Old travellers don't die. They
just end up in Patagonia
You have caught me in the very act of
superficially scratching a surface. The surface, that is, of not merely a city
or even a country - but of half a continent. You may not yet believe that I am
writing these words in a stuffy hotel room in downtown Buenos
Aires but once you have seen the depth of my
insights you will.
Surfaces are there to be scratched. I
now know for example, on the basis of a class in a dusty Argentine dance hall,
that EL TANGO is a dance whose name should only ever be written in capital
letters. I also know that no philosophising pseud ever disappeared up their own
backside to the extent that this dance has. Here are some instructions on the
eight basic steps for a man:
Just walk as you would walk in search
of a woman. Walk with the nature, walk as if you were a human being. Walk as if
you were laying waste to the cowardice and treachery of your life.
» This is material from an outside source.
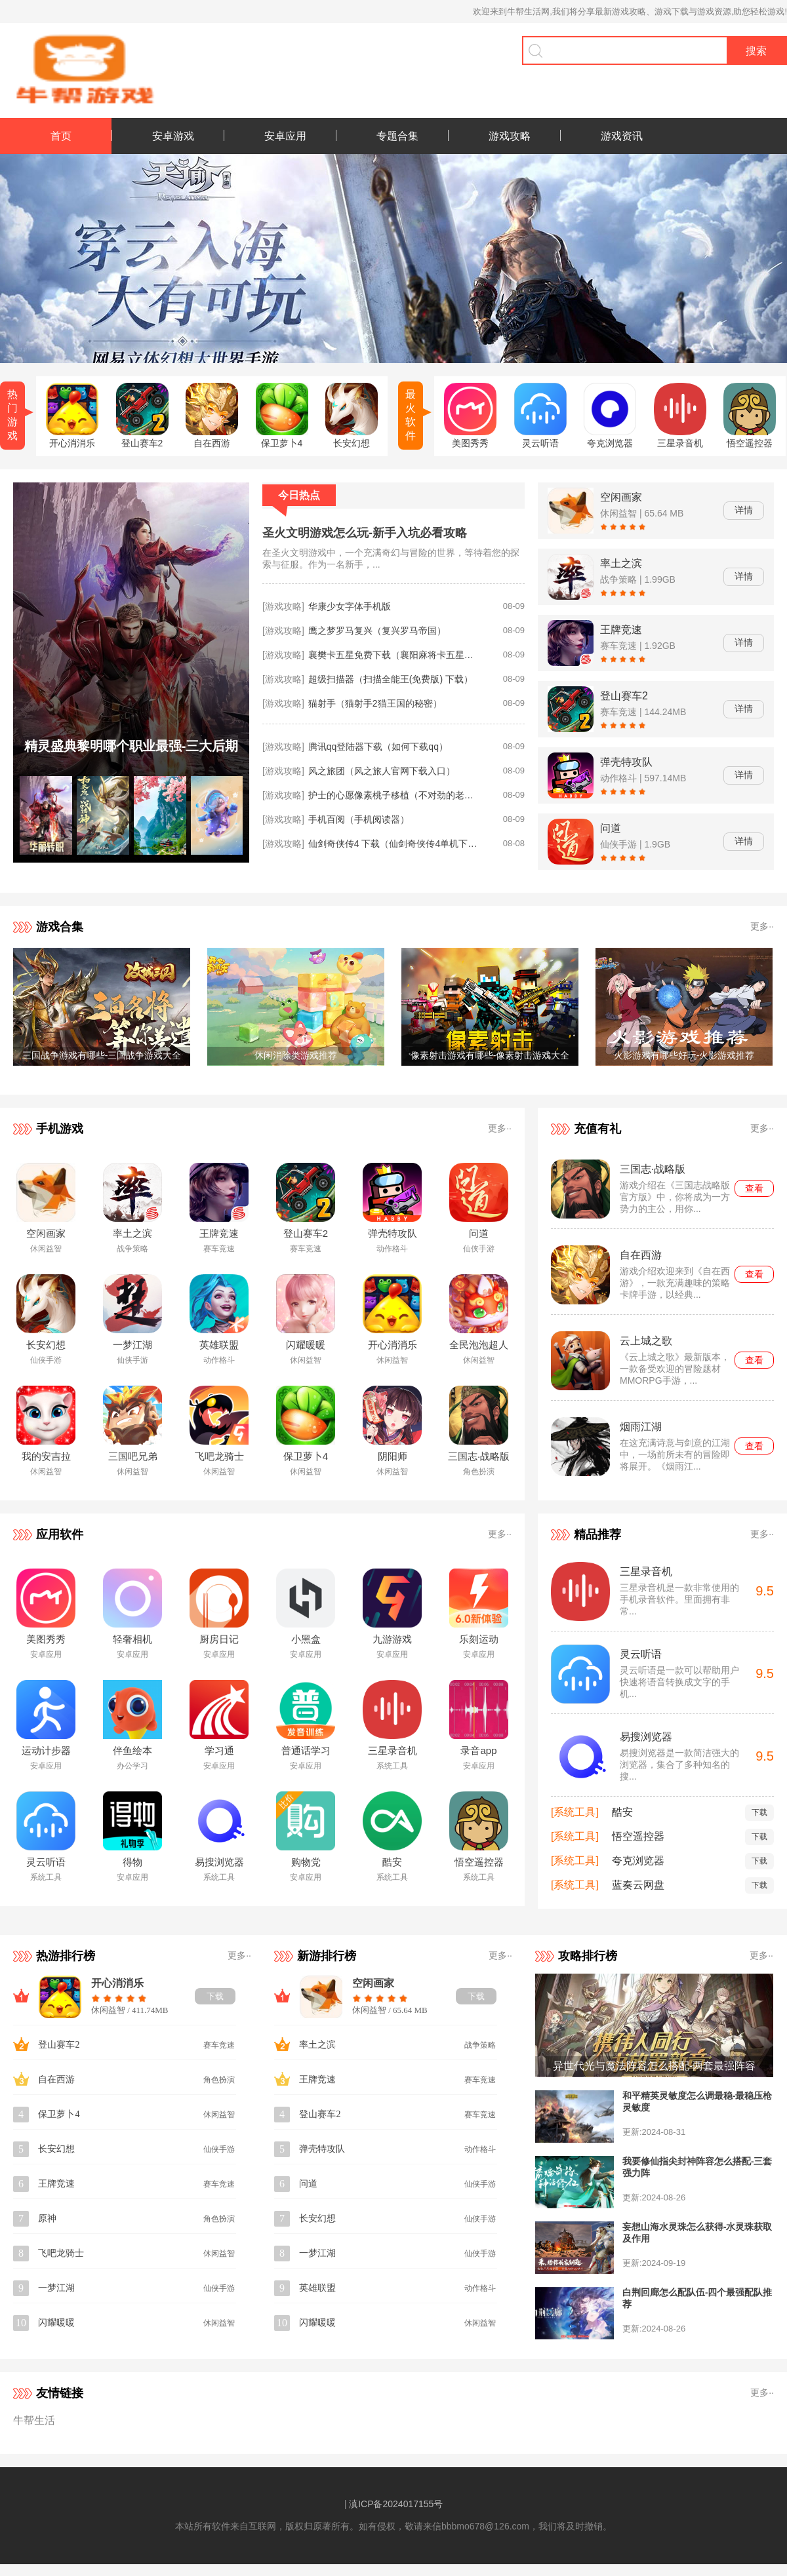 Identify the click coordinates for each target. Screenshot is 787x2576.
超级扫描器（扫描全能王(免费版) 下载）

Got that? Walk. Naturally. Towards the
woman (not away from her). That's how I became a dancer on Monday. On Tuesday I
went to Uruguay .
Another profoundly superficial
experience. Let me tell you what I learned about that little country which has
won the World Cup twice. For a start it has an old Portuguese city called
Colonia just across the River Plate from Buenos
Aires . There is also a farm about 10 miles
away up the coast where you can buy a soft, squidgy, toffee-like substance
called "dulce de leche". It's sunny but it rains in the afternoon.
But this is dangerously detailed. Let
me get back to safer territory - for example the generalities that I am going
to learn when I get to Chile ,
the world's only two dimensional country.
The potential for surface-scratching in
the thinnest of countries is quite enormous. I will doubtless ask people what
they think about the new economic prosperity in their country; they will
doubtless reply that things have become far too expensive. I will ask about
politics; they will tell me that nothing changes. I will then go down to the
coast at Valparaiso
and look out across the Pacific Ocean
and tell myself that one day I too will cross those waters. Then I will return
home.
Waffle? Possibly, though I prefer to
think of "broad-brush effects" and "majestic, sweeping
panoramas". Anyway I have hardly started. Here's another thing I picked
up, just by looking at the map: That the southern part of South
America is indeed the place where you would want to be
stranded on holiday if nuclear war broke out.
Because this is the continent on the
way to nowhere. Both Argentina
and Chile
enjoy the luxury of tapering away to the most terminal dead-end on the face of
the earth; to the land of fire and spray and ice-bergs (and Welsh sheep
farmers) where the concept of an international metropolis is Stanley on
the Falkland Islands .
Or so I suppose. The fact that I am not
going to get to within 2,000 miles of Patagonia
means that I cannot confirm the details.